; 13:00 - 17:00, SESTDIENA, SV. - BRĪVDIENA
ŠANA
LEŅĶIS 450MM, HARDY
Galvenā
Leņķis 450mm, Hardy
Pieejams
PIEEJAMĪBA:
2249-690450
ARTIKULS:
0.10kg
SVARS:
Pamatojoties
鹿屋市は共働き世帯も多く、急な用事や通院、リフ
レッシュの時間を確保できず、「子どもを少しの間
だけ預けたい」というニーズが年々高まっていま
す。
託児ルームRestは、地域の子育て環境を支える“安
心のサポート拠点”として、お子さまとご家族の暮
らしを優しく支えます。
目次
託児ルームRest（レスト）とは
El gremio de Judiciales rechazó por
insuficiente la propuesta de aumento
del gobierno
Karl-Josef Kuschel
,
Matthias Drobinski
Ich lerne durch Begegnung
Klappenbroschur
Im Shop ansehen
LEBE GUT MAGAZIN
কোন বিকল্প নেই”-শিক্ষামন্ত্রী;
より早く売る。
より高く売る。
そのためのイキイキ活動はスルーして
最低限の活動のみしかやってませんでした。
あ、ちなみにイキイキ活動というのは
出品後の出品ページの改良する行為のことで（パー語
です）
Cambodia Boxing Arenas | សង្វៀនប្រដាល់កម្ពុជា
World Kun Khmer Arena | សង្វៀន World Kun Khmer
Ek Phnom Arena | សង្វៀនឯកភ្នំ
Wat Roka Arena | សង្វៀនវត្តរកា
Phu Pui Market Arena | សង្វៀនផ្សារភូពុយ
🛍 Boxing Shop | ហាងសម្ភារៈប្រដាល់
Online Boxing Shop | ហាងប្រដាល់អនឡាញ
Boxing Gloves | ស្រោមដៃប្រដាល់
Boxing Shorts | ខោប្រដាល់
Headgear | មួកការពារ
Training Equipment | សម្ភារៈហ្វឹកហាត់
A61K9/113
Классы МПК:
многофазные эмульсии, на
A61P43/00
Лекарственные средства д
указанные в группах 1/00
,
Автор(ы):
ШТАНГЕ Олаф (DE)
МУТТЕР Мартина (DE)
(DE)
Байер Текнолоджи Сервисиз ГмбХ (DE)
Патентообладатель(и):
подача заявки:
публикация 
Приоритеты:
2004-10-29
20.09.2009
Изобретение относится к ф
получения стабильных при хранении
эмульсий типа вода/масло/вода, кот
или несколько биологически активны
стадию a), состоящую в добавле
+--
About this exercise: Nothing but the lines from the one with "Matthias Drobinski" through the final line of the records above should appear, each copied exactly.

Expected answer:
Matthias Drobinski
Ich lerne durch Begegnung
Klappenbroschur
Im Shop ansehen
LEBE GUT MAGAZIN
কোন বিকল্প নেই”-শিক্ষামন্ত্রী;
より早く売る。
より高く売る。
そのためのイキイキ活動はスルーして
最低限の活動のみしかやってませんでした。
あ、ちなみにイキイキ活動というのは
出品後の出品ページの改良する行為のことで（パー語
です）
Cambodia Boxing Arenas | សង្វៀនប្រដាល់កម្ពុជា
World Kun Khmer Arena | សង្វៀន World Kun Khmer
Ek Phnom Arena | សង្វៀនឯកភ្នំ
Wat Roka Arena | សង្វៀនវត្តរកា
Phu Pui Market Arena | សង្វៀនផ្សារភូពុយ
🛍 Boxing Shop | ហាងសម្ភារៈប្រដាល់
Online Boxing Shop | ហាងប្រដាល់អនឡាញ
Boxing Gloves | ស្រោមដៃប្រដាល់
Boxing Shorts | ខោប្រដាល់
Headgear | មួកការពារ
Training Equipment | សម្ភារៈហ្វឹកហាត់
A61K9/113
Классы МПК:
многофазные эмульсии, на
A61P43/00
Лекарственные средства д
указанные в группах 1/00
,
Автор(ы):
ШТАНГЕ Олаф (DE)
МУТТЕР Мартина (DE)
(DE)
Байер Текнолоджи Сервисиз ГмбХ (DE)
Патентообладатель(и):
подача заявки:
публикация 
Приоритеты:
2004-10-29
20.09.2009
Изобретение относится к ф
получения стабильных при хранении
эмульсий типа вода/масло/вода, кот
или несколько биологически активны
стадию a), состоящую в добавле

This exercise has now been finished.